Saved data entries
********

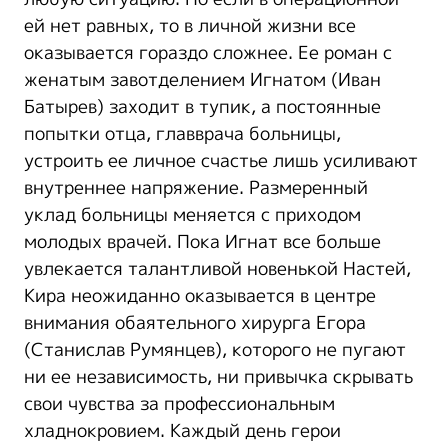
ей нет равных, то в личной жизни все
оказывается гораздо сложнее. Ее роман с
женатым завотделением Игнатом (Иван
Батырев) заходит в тупик, а постоянные
попытки отца, главврача больницы,
устроить ее личное счастье лишь усиливают
внутреннее напряжение. Размеренный
уклад больницы меняется с приходом
молодых врачей. Пока Игнат все больше
увлекается талантливой новенькой Настей,
Кира неожиданно оказывается в центре
внимания обаятельного хирурга Егора
(Станислав Румянцев), которого не пугают
ни ее независимость, ни привычка скрывать
свои чувства за профессиональным
хладнокровием. Каждый день герои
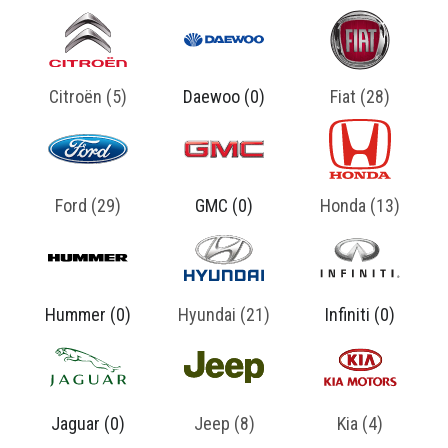
Citroën (5)
Daewoo (0)
Fiat (28)
Ford (29)
GMC (0)
Honda (13)
Hummer (0)
Hyundai (21)
Infiniti (0)
8 Carros Mais Vendidos da Land Rover
maio 14, 2025
Jaguar (0)
Jeep (8)
Kia (4)
Os 8 Carros Mais Vendidos da Land Rover no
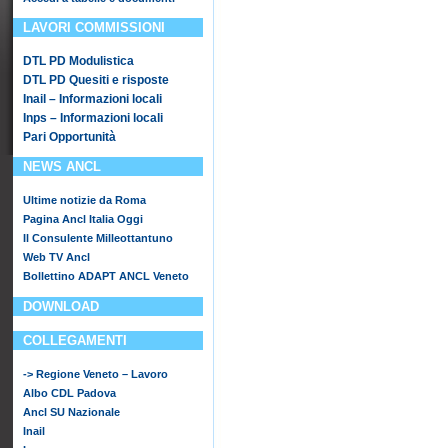
LAVORI COMMISSIONI
DTL PD Modulistica
DTL PD Quesiti e risposte
Inail – Informazioni locali
Inps – Informazioni locali
Pari Opportunità
NEWS ANCL
Ultime notizie da Roma
Pagina Ancl Italia Oggi
Il Consulente Milleottantuno
Web TV Ancl
Bollettino ADAPT ANCL Veneto
DOWNLOAD
COLLEGAMENTI
-> Regione Veneto – Lavoro
Albo CDL Padova
Ancl SU Nazionale
Inail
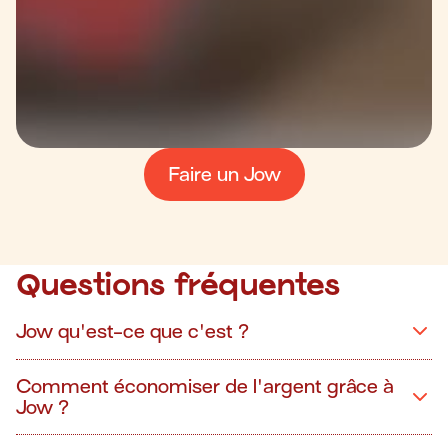
Faire un Jow
Questions fréquentes
Jow qu'est-ce que c'est ?
Comment économiser de l'argent grâce à
Jow ?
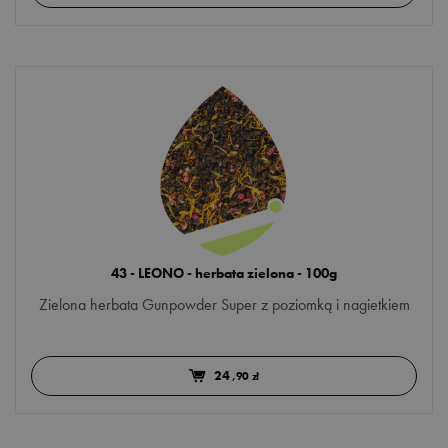
43 - LEONO - herbata zielona - 100g
Zielona herbata Gunpowder Super z poziomką i nagietkiem
24
,90 zł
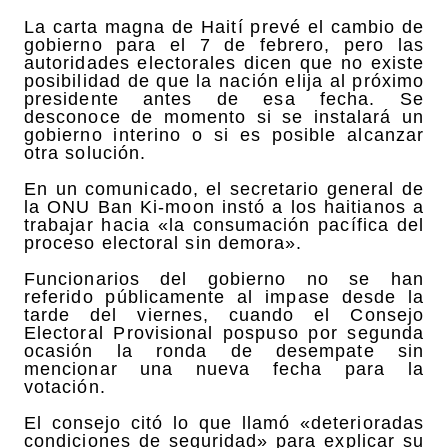
La carta magna de Haití prevé el cambio de
gobierno para el 7 de febrero, pero las
autoridades electorales dicen que no existe
posibilidad de que la nación elija al próximo
presidente antes de esa fecha. Se
desconoce de momento si se instalará un
gobierno interino o si es posible alcanzar
otra solución.
En un comunicado, el secretario general de
la ONU Ban Ki-moon instó a los haitianos a
trabajar hacia «la consumación pacífica del
proceso electoral sin demora».
Funcionarios del gobierno no se han
referido públicamente al impase desde la
tarde del viernes, cuando el Consejo
Electoral Provisional pospuso por segunda
ocasión la ronda de desempate sin
mencionar una nueva fecha para la
votación.
El consejo citó lo que llamó «deterioradas
condiciones de seguridad» para explicar su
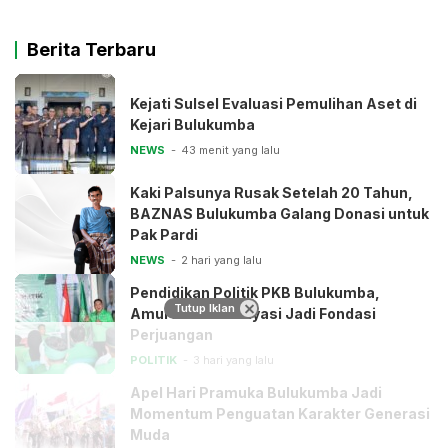
Berita Terbaru
Kejati Sulsel Evaluasi Pemulihan Aset di
Kejari Bulukumba
NEWS
43 menit yang lalu
Kaki Palsunya Rusak Setelah 20 Tahun,
BAZNAS Bulukumba Galang Donasi untuk
Pak Pardi
NEWS
2 hari yang lalu
Pendidikan Politik PKB Bulukumba,
Tutup Iklan
Amure: Mabda Siyasi Jadi Fondasi
Perjuangan
POLITIK
3 hari yang lalu
Apel Hari Pramuka Bulukumba Jadi
Momentum Penguatan Karakter Generasi
Muda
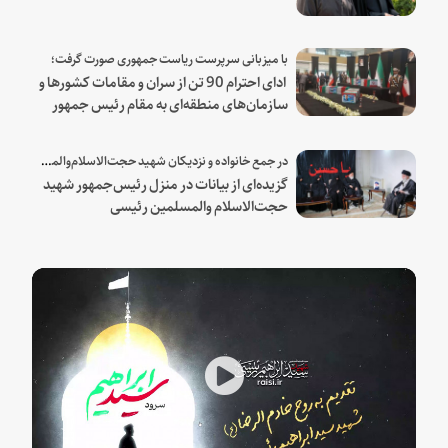
با میزبانی سرپرست ریاست جمهوری صورت گرفت؛
ادای احترام 90 تن از سران و مقامات کشورها و
سازمان‌های منطقه‌ای به مقام رئیس جمهور
شهید و همراهان
در جمع خانواده و نزدیکان شهید حجت‌الاسلام‌والمسلمین رئیسی:
گزیده‌ای از بیانات در منزل رئیس‌جمهور شهید
حجت‌الاسلام والمسلمین رئیسی
Play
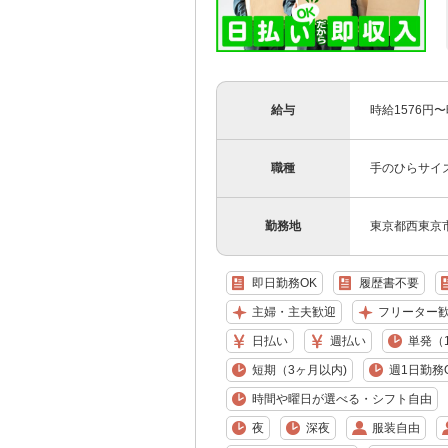
給与
時給1576円
職種
手のひらサイ
勤務地
東京都西東京
即日勤務OK
履歴書不要
主婦・主夫歓迎
フリーター
日払い
週払い
単発（
短期（3ヶ月以内)
週1日勤務
時間や曜日が選べる・シフト自由
夜
深夜
服装自由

********

> **Directions**:
Copy exactly the lines from the line containing "در جمع خانواده" through the last line of the records, both included, and omit every picture.

> **Answer to this task**:
در جمع خانواده و نزدیکان شهید حجت‌الاسلام‌والمسلمین رئیسی:
گزیده‌ای از بیانات در منزل رئیس‌جمهور شهید
حجت‌الاسلام والمسلمین رئیسی
Play
給与
時給1576円
職種
手のひらサイ
勤務地
東京都西東京
即日勤務OK
履歴書不要
主婦・主夫歓迎
フリーター
日払い
週払い
単発（
短期（3ヶ月以内)
週1日勤務
時間や曜日が選べる・シフト自由
夜
深夜
服装自由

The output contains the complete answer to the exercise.